何か月もかけて準備した企画が、たった一つの手違いで白紙に戻ってしまう。
そんな、積み重ねてきた努力が一瞬で無駄になることを言い表すのが、「水の泡」(みずのあわ)です。
意味
「水の泡」とは、積み重ねてきた努力や苦労が、すべて無駄になってしまうという意味です。
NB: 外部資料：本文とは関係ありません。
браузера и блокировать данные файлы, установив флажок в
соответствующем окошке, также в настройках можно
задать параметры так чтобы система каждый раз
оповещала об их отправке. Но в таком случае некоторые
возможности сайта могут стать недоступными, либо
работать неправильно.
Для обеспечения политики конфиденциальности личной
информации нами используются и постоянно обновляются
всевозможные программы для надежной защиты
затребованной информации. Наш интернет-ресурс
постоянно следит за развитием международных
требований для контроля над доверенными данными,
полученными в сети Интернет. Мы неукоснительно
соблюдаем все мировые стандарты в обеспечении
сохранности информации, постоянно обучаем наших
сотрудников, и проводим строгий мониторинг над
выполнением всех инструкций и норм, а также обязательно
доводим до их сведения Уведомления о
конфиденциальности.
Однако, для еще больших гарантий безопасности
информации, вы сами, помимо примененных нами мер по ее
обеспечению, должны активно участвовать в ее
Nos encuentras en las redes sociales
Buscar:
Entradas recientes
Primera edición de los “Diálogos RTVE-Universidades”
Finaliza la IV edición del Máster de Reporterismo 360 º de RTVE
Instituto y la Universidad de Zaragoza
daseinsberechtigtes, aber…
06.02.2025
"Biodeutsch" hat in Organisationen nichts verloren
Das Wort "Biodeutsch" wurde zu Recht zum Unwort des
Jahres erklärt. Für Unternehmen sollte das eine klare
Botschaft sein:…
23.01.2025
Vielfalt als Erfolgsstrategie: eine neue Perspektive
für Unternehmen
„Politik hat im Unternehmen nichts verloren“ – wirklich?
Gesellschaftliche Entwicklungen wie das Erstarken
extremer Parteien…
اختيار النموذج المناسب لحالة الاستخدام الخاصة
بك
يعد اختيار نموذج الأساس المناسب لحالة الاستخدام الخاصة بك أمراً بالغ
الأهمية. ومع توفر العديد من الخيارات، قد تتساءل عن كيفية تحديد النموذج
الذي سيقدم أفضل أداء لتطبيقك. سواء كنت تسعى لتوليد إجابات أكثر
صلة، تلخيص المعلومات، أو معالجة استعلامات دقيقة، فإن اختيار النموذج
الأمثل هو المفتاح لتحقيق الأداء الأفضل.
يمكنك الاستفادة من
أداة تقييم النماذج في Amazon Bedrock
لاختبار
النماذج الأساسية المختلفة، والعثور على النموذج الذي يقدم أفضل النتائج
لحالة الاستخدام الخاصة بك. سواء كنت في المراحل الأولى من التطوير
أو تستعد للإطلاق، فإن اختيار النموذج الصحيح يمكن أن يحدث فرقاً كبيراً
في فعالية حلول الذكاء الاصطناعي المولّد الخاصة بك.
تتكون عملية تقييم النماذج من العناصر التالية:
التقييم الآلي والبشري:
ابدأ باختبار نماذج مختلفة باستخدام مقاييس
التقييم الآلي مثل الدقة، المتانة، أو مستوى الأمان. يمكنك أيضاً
形として残らずはかなく消えてしまう様子を、水面に浮かぶ泡にたとえた言葉です。
- 泡(あわ):水面に浮かんでは消える、はかないもののたとえ。
語源・由来
水面に浮かぶ泡は、生まれたと思ったら次の瞬間にははじけて消えてしまいます。
この、形をとどめないはかなさが、積み重ねた努力や苦心の成果が一瞬で失われることのたとえとして使われるようになったとされています。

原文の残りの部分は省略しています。